■ Prompt:
Would you reproduce, word for word, only the lines running from the top of the data through the line containing "пользу при ликвидации последствий стихийных", and none of the pictures?

[Source records]

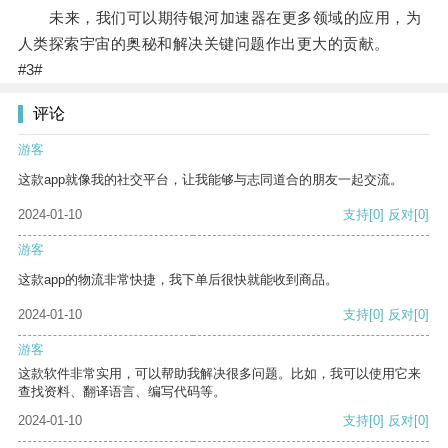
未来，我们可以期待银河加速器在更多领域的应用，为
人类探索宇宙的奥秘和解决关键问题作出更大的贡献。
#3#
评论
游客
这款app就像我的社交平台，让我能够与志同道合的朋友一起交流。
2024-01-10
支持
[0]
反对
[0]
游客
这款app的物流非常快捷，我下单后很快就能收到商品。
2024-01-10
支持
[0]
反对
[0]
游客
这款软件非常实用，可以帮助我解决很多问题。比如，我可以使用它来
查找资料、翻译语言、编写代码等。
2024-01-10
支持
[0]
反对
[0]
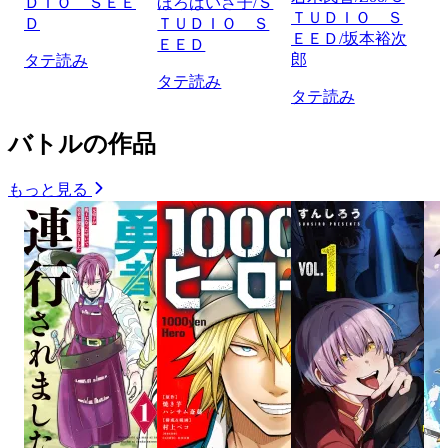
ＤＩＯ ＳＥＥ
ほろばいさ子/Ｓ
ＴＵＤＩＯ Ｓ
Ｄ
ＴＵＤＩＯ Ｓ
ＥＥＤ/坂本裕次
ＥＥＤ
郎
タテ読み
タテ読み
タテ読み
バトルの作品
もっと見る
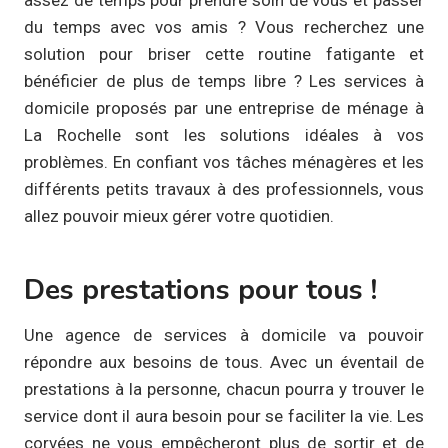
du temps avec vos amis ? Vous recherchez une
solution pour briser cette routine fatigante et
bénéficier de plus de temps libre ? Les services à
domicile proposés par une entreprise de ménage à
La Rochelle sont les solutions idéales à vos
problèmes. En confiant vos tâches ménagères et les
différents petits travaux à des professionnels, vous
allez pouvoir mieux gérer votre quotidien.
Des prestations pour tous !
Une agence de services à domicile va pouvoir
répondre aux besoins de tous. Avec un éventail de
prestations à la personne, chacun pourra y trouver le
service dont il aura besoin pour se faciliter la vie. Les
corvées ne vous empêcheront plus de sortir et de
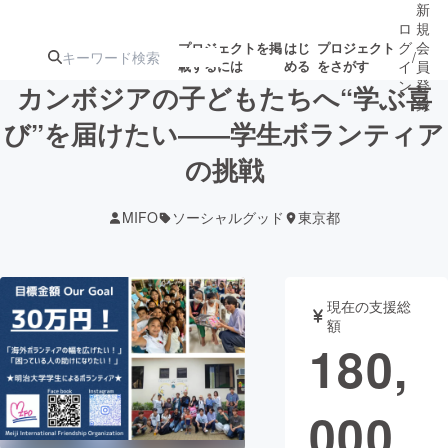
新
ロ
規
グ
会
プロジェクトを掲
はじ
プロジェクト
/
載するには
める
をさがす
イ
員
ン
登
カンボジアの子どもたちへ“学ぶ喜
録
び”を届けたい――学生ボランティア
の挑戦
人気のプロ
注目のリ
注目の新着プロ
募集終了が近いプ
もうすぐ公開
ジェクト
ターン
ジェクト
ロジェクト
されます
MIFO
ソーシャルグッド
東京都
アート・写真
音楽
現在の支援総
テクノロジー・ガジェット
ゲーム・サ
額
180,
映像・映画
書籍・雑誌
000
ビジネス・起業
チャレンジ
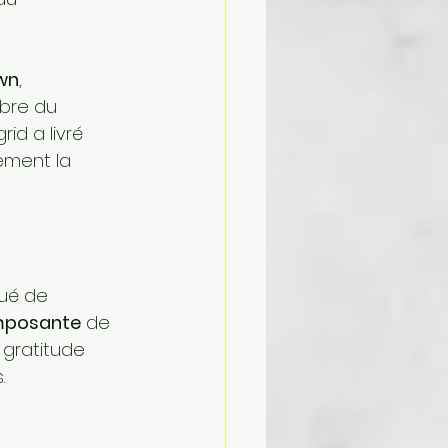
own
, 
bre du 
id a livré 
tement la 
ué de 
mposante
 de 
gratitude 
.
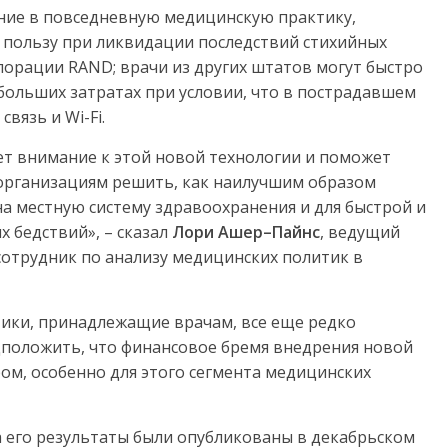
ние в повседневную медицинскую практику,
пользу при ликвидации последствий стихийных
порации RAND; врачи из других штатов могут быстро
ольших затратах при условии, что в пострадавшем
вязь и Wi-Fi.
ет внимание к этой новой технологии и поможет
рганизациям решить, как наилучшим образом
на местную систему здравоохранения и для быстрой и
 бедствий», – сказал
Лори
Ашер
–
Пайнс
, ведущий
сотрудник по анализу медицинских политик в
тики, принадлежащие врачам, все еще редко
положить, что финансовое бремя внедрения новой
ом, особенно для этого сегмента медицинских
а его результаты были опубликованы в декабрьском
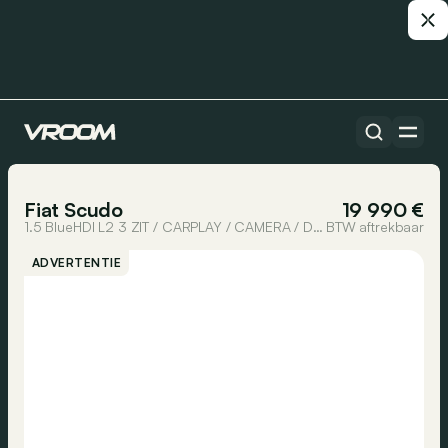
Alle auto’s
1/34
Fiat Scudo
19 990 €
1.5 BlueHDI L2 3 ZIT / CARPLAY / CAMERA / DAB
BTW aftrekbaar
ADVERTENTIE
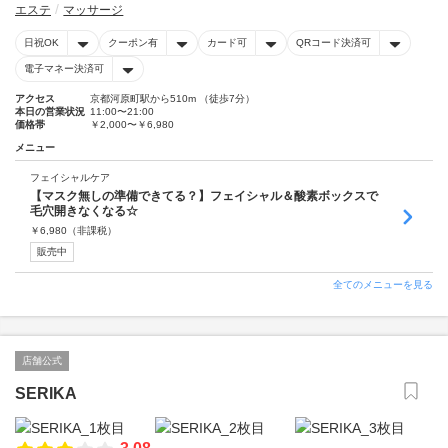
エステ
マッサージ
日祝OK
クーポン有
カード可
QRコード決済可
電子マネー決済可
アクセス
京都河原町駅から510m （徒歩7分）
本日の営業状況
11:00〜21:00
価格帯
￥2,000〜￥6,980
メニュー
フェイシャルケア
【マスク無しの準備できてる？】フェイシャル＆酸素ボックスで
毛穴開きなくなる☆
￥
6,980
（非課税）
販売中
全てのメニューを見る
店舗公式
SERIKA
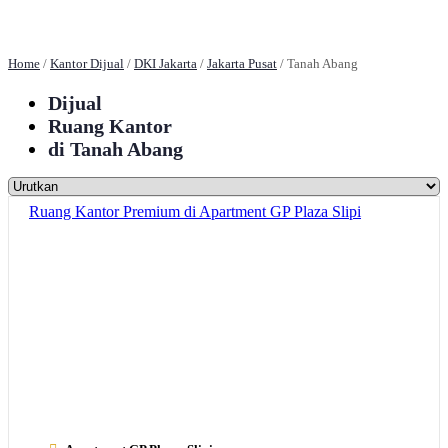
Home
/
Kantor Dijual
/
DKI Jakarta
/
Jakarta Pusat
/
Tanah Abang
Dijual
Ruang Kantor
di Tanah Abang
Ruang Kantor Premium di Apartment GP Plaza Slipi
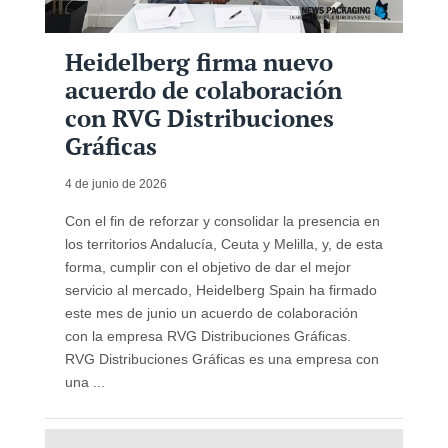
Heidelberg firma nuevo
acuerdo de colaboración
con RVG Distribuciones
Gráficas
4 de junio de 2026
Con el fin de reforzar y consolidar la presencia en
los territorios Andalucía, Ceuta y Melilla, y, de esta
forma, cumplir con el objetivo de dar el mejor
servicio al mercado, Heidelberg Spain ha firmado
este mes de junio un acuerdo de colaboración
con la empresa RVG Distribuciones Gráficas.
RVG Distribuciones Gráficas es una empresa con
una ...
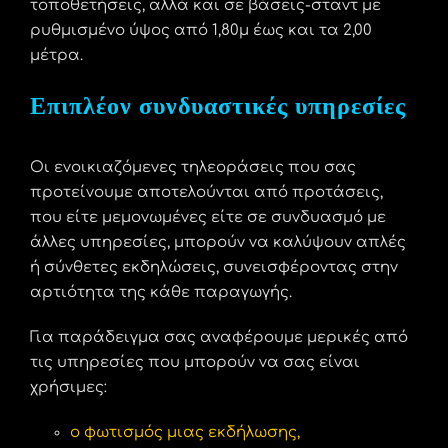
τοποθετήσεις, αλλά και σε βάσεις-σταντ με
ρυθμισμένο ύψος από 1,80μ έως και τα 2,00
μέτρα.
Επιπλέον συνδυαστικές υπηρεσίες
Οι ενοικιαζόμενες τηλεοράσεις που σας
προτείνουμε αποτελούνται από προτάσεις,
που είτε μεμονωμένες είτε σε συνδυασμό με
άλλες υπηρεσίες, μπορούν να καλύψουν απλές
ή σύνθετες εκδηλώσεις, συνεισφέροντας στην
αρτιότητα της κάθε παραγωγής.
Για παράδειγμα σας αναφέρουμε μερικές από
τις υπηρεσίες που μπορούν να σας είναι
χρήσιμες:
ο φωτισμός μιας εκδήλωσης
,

■ Answer to this problem:
未来，我们可以期待银河加速器在更多领域的应用，为
人类探索宇宙的奥秘和解决关键问题作出更大的贡献。
#3#
评论
游客
这款app就像我的社交平台，让我能够与志同道合的朋友一起交流。
2024-01-10
支持
[0]
反对
[0]
游客
这款app的物流非常快捷，我下单后很快就能收到商品。
2024-01-10
支持
[0]
反对
[0]
游客
这款软件非常实用，可以帮助我解决很多问题。比如，我可以使用它来
查找资料、翻译语言、编写代码等。
2024-01-10
支持
[0]
反对
[0]
ＤＩＯ ＳＥＥ
ほろばいさ子/Ｓ
ＴＵＤＩＯ Ｓ
Ｄ
ＴＵＤＩＯ Ｓ
ＥＥＤ/坂本裕次
ＥＥＤ
郎
タテ読み
タテ読み
タテ読み
バトルの作品
もっと見る
du temps avec vos amis ? Vous recherchez une
solution pour briser cette routine fatigante et
bénéficier de plus de temps libre ? Les services à
domicile proposés par une entreprise de ménage à
La Rochelle sont les solutions idéales à vos
problèmes. En confiant vos tâches ménagères et les
différents petits travaux à des professionnels, vous
allez pouvoir mieux gérer votre quotidien.
Des prestations pour tous !
Une agence de services à domicile va pouvoir
répondre aux besoins de tous. Avec un éventail de
prestations à la personne, chacun pourra y trouver le
service dont il aura besoin pour se faciliter la vie. Les
corvées ne vous empêcheront plus de sortir et de
新
ロ
規
グ
会
プロジェクトを掲
はじ
プロジェクト
/
載するには
める
をさがす
イ
員
ン
登
カンボジアの子どもたちへ“学ぶ喜
録
び”を届けたい――学生ボランティア
の挑戦
人気のプロ
注目のリ
注目の新着プロ
募集終了が近いプ
もうすぐ公開
ジェクト
ターン
ジェクト
ロジェクト
されます
MIFO
ソーシャルグッド
東京都
アート・写真
音楽
現在の支援総
テクノロジー・ガジェット
ゲーム・サ
額
180,
映像・映画
書籍・雑誌
000
ビジネス・起業
チャレンジ
own
, 
bre du 
id a livré 
tement la 
ué de 
mposante
 de 
gratitude 
.
ние в повседневную медицинскую практику,
пользу при ликвидации последствий стихийных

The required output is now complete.